EX-10.17 2 dex1017.htm INTERCOMPANY COST PLUS AGREEMENT Intercompany Cost Plus Agreement

Exhibit 10.17


This DEVELOPMENT AGREEMENT (the “Agreement”), dated as of September 26, 2006, with operational effect as of the 1st day of April 2006 ( the “Effective Date”), by and between VRINGO, INC., a corporation organized under the laws of the State of Delaware, United States of America ( “Vringo” ), and VRINGO (ISRAEL) LTD., a company organized under the laws of the State of Israel (“Subsidiary” ).


Whereas, Vringo owns or licenses certain technology including but not limited to technology related to cellular telephone video ringtones (“Cellular Technology”).

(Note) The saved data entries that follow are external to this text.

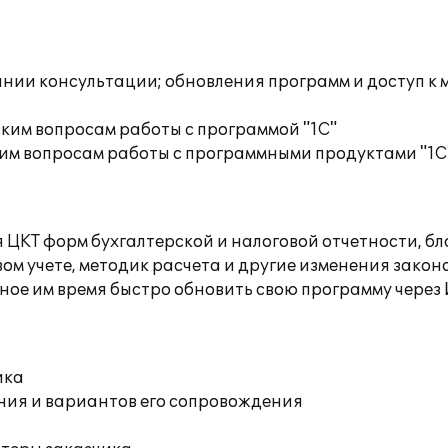
инии консультации; обновления программ и доступ к
ким вопросам работы с программой "1С"
им вопросам работы с программными продуктами "1С
я ЦКТ форм бухгалтерской и налоговой отчетности, б
ом учете, методик расчета и другие изменения закон
ное им время быстро обновить свою программу через
ика
ния и вариантов его сопровождения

Whereas, Vringo desires to retain Subsidiary to perform for Vringo certain research and development services related to the Cellular Technology from time to time, and Subsidiary is willing to perform such services, on the basis set forth more fully below.


Now, Therefore, in consideration of the mutual promises, representations, warranties, covenants and conditions set forth in this Agreement and for other good and valuable consideration, the receipt of which is hereby acknowledged, the parties hereto mutually agree as follows:




  1.1 Projects. Vringo may from time to time request Subsidiary to conduct research and development services on its behalf, which requests may be through Project Assignments in the form attached hereto as Exhibit A (“Form of Project Assignment”). Subsidiary agrees to provide such research and development services (“Services”) described in any Project Assignment in a professional and workmanlike manner, according to the schedule of work set forth therein. For the removal of any doubt, it is hereby clarified that Subsidiary agrees that the terms of this Agreement will apply to all Services performed by Subsidiary for Vringo even if a Project Assignment form has not been completed for a special assignment.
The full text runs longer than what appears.